The lack of response by granulosa cells does not preclude other ovarian cells, such as theca cells in the follicle or luteal cells in the corpus luteum, from responding to hypoxia with enhanced VEGF production. Indeed, this laboratory has preliminary evidence that dispersed luteal cells from the macaque corpus luteum respond to a 0% O₂ environment or cobalt with a significant increase in VEGF secretion [30]. The latter may be relevant to the report by Freidman et al. [31], that human LGCs collected 35 h after the hCG bolus responded to hypoxic (1% O₂) conditions or cobalt with a 2-fold to 5-fold increase in VEGF secretion during culture. Although we cannot rule out species or culture (e.g., presence of serum [32]) differences, it is possible that the hypoxic response observed in the study by Freidman et al. was due to retrieval of more luteinized cells at 35 h post-hCG, compared to our cells at 27 h post-hCG. Alternatively, the more rigorous oocyte retrieval methods used in clinical protocols may have permitted Freidman et al. [31] to sample the band of mural granulosa cells juxtaposed to the basement membrane, which exhibits greater VEGF expression in the late follicular phase [8], and possibly different regulation.

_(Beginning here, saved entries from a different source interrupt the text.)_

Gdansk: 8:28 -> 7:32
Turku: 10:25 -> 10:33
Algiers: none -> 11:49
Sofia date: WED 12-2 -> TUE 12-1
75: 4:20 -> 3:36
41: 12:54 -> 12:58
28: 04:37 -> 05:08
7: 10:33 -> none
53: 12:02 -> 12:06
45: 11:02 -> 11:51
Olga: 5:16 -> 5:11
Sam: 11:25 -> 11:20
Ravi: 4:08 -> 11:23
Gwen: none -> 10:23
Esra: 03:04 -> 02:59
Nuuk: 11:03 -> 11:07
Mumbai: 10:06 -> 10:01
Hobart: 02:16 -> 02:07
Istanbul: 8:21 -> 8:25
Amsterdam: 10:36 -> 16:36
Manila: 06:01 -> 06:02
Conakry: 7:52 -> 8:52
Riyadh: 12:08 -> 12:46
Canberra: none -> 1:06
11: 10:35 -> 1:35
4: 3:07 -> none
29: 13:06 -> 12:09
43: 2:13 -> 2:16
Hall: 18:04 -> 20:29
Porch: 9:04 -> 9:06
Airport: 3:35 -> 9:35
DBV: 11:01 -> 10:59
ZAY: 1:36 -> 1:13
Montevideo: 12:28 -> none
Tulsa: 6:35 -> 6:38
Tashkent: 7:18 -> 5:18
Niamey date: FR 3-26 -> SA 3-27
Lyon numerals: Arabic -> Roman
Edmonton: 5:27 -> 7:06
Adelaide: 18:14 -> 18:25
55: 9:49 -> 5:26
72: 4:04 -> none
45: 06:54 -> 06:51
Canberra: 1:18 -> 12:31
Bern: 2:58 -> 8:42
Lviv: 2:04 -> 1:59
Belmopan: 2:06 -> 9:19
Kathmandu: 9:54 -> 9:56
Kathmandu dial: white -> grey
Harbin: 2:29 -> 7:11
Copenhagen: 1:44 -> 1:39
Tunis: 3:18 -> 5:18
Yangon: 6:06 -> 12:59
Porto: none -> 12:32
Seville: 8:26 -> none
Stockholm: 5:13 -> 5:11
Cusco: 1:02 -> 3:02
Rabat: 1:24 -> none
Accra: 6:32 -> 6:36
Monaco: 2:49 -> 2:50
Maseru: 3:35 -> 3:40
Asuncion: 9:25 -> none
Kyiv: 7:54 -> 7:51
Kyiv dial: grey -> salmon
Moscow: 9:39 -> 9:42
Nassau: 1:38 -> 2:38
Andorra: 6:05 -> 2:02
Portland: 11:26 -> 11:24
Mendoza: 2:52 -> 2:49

The ability of IGFs to promote VEGF secretion by ovarian follicle cells is consistent with recent reports that insulin [13] and IGF-1 [11] stimulate VEGF mRNA expression, protein expression, or both in normal and tumor cells from various tissues. Although there are reports that IGF-1 treatment can increase DNA synthesis or cell proliferation in granulosa cells [33], DNA content did not vary significantly between treatment groups in the current study. Thus, gonadotropin, insulin/IGFs, or the combination thereof appeared to increase cellular VEGF secretion independent of any potential changes in cell proliferation in granulosa cells from large antral follicles. Although the mechanism or mechanisms of action are unknown in follicle cells, both insulin and IGF-1 increase the cellular content of VEGF mRNA by promoting the rate of transcription and increasing mRNA stability [13].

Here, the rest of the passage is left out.